Assignment:
Keep the pictures out, please, and set down every record exactly.

Saved entries

---------------

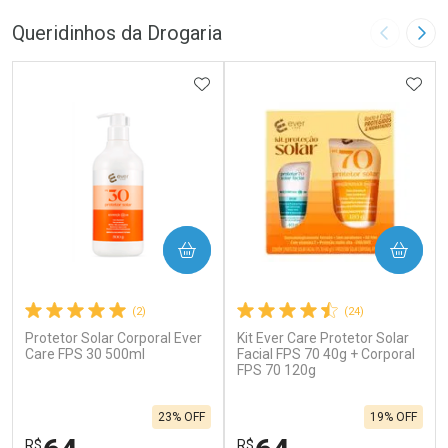
Queridinhos da Drogaria
Imagem A
Pró
ADICIONAR AOS FAVORITOS
ADIC
COMPRAR
COMPRAR
(2)
(24)
Protetor Solar Corporal Ever
Kit Ever Care Protetor Solar
Care FPS 30 500ml
Facial FPS 70 40g + Corporal
FPS 70 120g
23% OFF
19% OFF
R$
R$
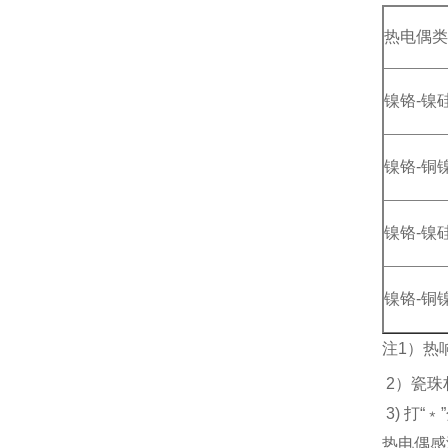
热电偶类
镍铬-镍
镍铬-铜
镍铬-镍
镍铬-铜
注1）热
2）瓷珠
3) 打
热电偶感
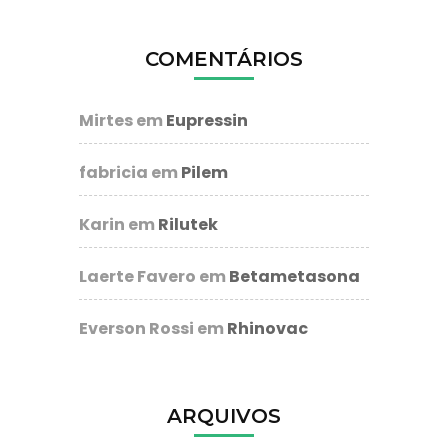
COMENTÁRIOS
Mirtes
em
Eupressin
fabricia
em
Pilem
Karin
em
Rilutek
Laerte Favero
em
Betametasona
Everson Rossi
em
Rhinovac
ARQUIVOS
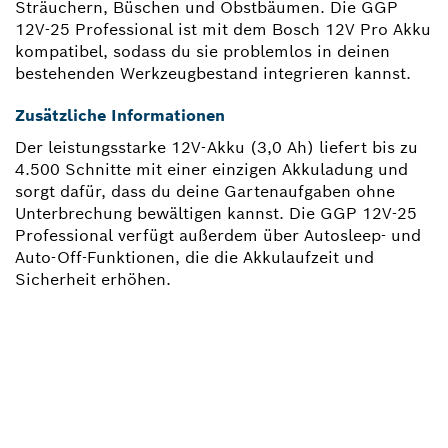
Sträuchern, Büschen und Obstbäumen. Die GGP
12V-25 Professional ist mit dem Bosch 12V Pro Akku
kompatibel, sodass du sie problemlos in deinen
bestehenden Werkzeugbestand integrieren kannst.
Zusätzliche Informationen
Der leistungsstarke 12V-Akku (3,0 Ah) liefert bis zu
4.500 Schnitte mit einer einzigen Akkuladung und
sorgt dafür, dass du deine Gartenaufgaben ohne
Unterbrechung bewältigen kannst. Die GGP 12V-25
Professional verfügt außerdem über Autosleep- und
Auto-Off-Funktionen, die die Akkulaufzeit und
Sicherheit erhöhen.
BRAUCHST DU EIN
ERSATZTEIL?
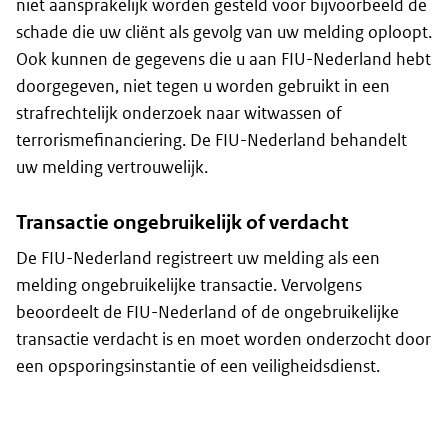
niet aansprakelijk worden gesteld voor bijvoorbeeld de
schade die uw cliënt als gevolg van uw melding oploopt.
Ook kunnen de gegevens die u aan FIU-Nederland hebt
doorgegeven, niet tegen u worden gebruikt in een
strafrechtelijk onderzoek naar witwassen of
terrorismefinanciering. De FIU-Nederland behandelt
uw melding vertrouwelijk.
Transactie ongebruikelijk of verdacht
De FIU-Nederland registreert uw melding als een
melding ongebruikelijke transactie. Vervolgens
beoordeelt de FIU-Nederland of de ongebruikelijke
transactie verdacht is en moet worden onderzocht door
een opsporingsinstantie of een veiligheidsdienst.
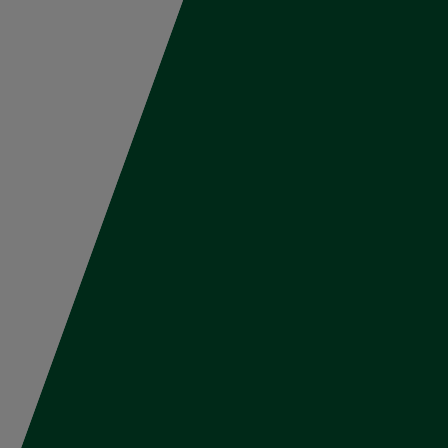
Trabaja en
Políticas y
Iniciar sesión
HEINEKEN
cumplimiento
stante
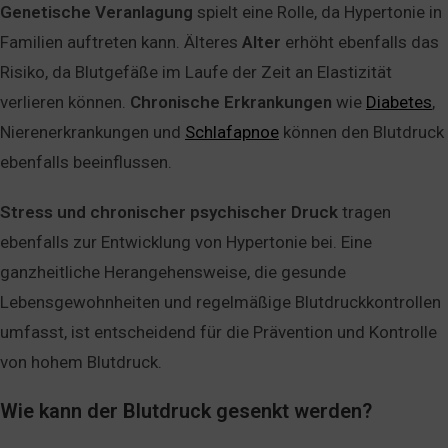
Genetische
Veranlagung
spielt eine Rolle, da Hypertonie in
Familien auftreten kann. Älteres
Alter
erhöht ebenfalls das
Risiko, da Blutgefäße im Laufe der Zeit an Elastizität
verlieren können.
Chronische
Erkrankungen
wie
Diabetes
,
Nierenerkrankungen und
Schlafapnoe
können den Blutdruck
ebenfalls beeinflussen.
Stress
und
chronischer
psychischer
Druck
tragen
ebenfalls zur Entwicklung von Hypertonie bei. Eine
ganzheitliche Herangehensweise, die gesunde
Lebensgewohnheiten und regelmäßige Blutdruckkontrollen
umfasst, ist entscheidend für die Prävention und Kontrolle
von hohem Blutdruck.
Wie kann der Blutdruck gesenkt werden?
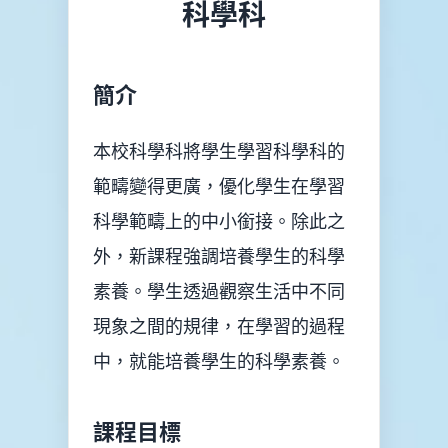
上
科學科
平
台
家
簡介
長
資
訊
Information
本校科學科將學生學習科學科的
範疇變得更廣，優化學生在學習
傳
媒
科學範疇上的中小銜接。除此之
報
道
外，新課程強調培養學生的科學
申
素養。學生透過觀察生活中不同
請
插
現象之間的規律，在學習的過程
班
生
中，就能培養學生的科學素養。
申
請
表
(Microsoft
課程目標
Form)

---------------

Reply:
Queridinhos da Drogaria
Imagem A
Pró
ADICIONAR AOS FAVORITOS
ADIC
COMPRAR
COMPRAR
(2)
(24)
Protetor Solar Corporal Ever
Kit Ever Care Protetor Solar
Care FPS 30 500ml
Facial FPS 70 40g + Corporal
FPS 70 120g
23% OFF
19% OFF
R$
R$
热电偶类
镍铬-镍
镍铬-铜
镍铬-镍
镍铬-铜
注1）热
2）瓷珠
3) 打
热电偶感
COMENTÁRIOS
Mirtes
em
Eupressin
fabricia
em
Pilem
Karin
em
Rilutek
Laerte Favero
em
Betametasona
Everson Rossi
em
Rhinovac
ARQUIVOS
Sträuchern, Büschen und Obstbäumen. Die GGP
12V-25 Professional ist mit dem Bosch 12V Pro Akku
kompatibel, sodass du sie problemlos in deinen
bestehenden Werkzeugbestand integrieren kannst.
Zusätzliche Informationen
Der leistungsstarke 12V-Akku (3,0 Ah) liefert bis zu
4.500 Schnitte mit einer einzigen Akkuladung und
sorgt dafür, dass du deine Gartenaufgaben ohne
Unterbrechung bewältigen kannst. Die GGP 12V-25
Professional verfügt außerdem über Autosleep- und
Auto-Off-Funktionen, die die Akkulaufzeit und
Sicherheit erhöhen.
BRAUCHST DU EIN
ERSATZTEIL?
niet aansprakelijk worden gesteld voor bijvoorbeeld de
schade die uw cliënt als gevolg van uw melding oploopt.
Ook kunnen de gegevens die u aan FIU-Nederland hebt
doorgegeven, niet tegen u worden gebruikt in een
strafrechtelijk onderzoek naar witwassen of
terrorismefinanciering. De FIU-Nederland behandelt
uw melding vertrouwelijk.
Transactie ongebruikelijk of verdacht
De FIU-Nederland registreert uw melding als een
melding ongebruikelijke transactie. Vervolgens
beoordeelt de FIU-Nederland of de ongebruikelijke
transactie verdacht is en moet worden onderzocht door
een opsporingsinstantie of een veiligheidsdienst.
Trabaja en
Políticas y
Iniciar sesión
HEINEKEN
cumplimiento
stante
Genetische
Veranlagung
spielt eine Rolle, da Hypertonie in
Familien auftreten kann. Älteres
Alter
erhöht ebenfalls das
Risiko, da Blutgefäße im Laufe der Zeit an Elastizität
verlieren können.
Chronische
Erkrankungen
wie
Diabetes
,
Nierenerkrankungen und
Schlafapnoe
können den Blutdruck
ebenfalls beeinflussen.
Stress
und
chronischer
psychischer
Druck
tragen
ebenfalls zur Entwicklung von Hypertonie bei. Eine
ganzheitliche Herangehensweise, die gesunde
Lebensgewohnheiten und regelmäßige Blutdruckkontrollen
umfasst, ist entscheidend für die Prävention und Kontrolle
von hohem Blutdruck.
Wie kann der Blutdruck gesenkt werden?
上
科學科
平
台
家
簡介
長
資
訊
Information
本校科學科將學生學習科學科的
範疇變得更廣，優化學生在學習
傳
媒
科學範疇上的中小銜接。除此之
報
道
外，新課程強調培養學生的科學
申
素養。學生透過觀察生活中不同
請
插
現象之間的規律，在學習的過程
班
生
中，就能培養學生的科學素養。
申
請
表
(Microsoft
課程目標
Form)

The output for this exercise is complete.